Daher beeilte er sich, wieder zurückzukehren in den Fels hinein und zurück in die Höhle, in der er Jim alleine gelassen hatte. Ohne eine weitere Sekunde zu verlieren, kniete er sich neben seinen Captain nieder und befühlte erneut dessen Puls, der zu seiner nur schwer unterdrückbaren Erleichterung ein wenig stetiger zu sein schien. Doch als er erneut in Jims Gesicht sah, musste er feststellen, dass dieses zwar weniger blass wirkte als zuvor, dass an die Stelle der Blässe allerdings eine ebenso ungesunde Röte getreten war. Ahnungsvoll wappnete er sich, bevor er die Stirn des Captains befühlte. Und tatsächlich – Jim glühte vor Fieber.

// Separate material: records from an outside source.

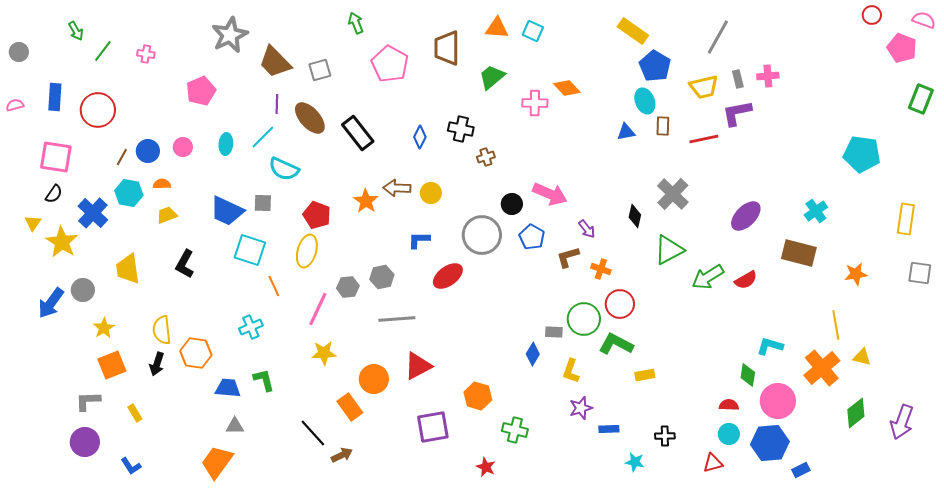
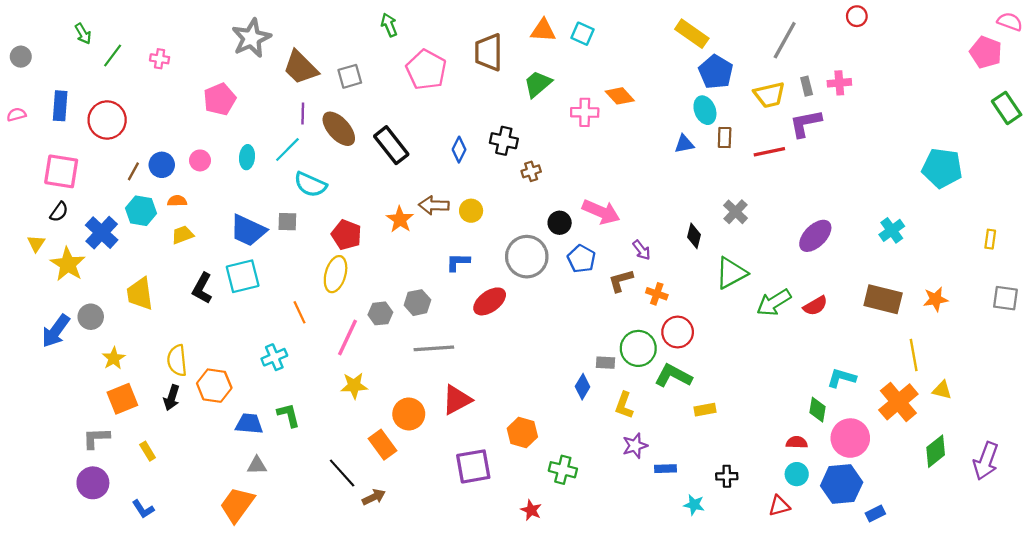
red circle: (872, 15) -> (857, 16), moved
green rectangle: (921, 99) -> (1007, 108), turned -56
gray cross: (673, 194) -> (736, 212), size x0.7
yellow rectangle: (906, 219) -> (990, 239), size x0.6
cyan square: (250, 250) -> (243, 276), moved, turned -32
brown rectangle: (799, 253) -> (883, 299), moved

Erneut erhob er sich und war mit wenigen Schritten an der Ausrüstungstasche. Dort holte er eine der in der Tasche verstauten Wasserflaschen heraus, um sodann augenblicklich wieder an Jims Seite zu eilen und sich neben diesem nieder zu lassen.
Vorsichtig hob er Jims Kopf an, zog sein blaues Hemd hervor, riss einen weiteren Teil des Hemdes ab, bevor er den Rest wieder unter Jims Kopf bettete. Den abgerissenen Teil des Hemdes tränkte er sodann mit Wasser, vorsichtig darauf achtend nicht zu viel der kostbaren Flüssigkeit zu verschütten und begann neben Jim kniend die fiebrig glühende Stirn seines Captains mit dem feuchten Stoff abzuwischen.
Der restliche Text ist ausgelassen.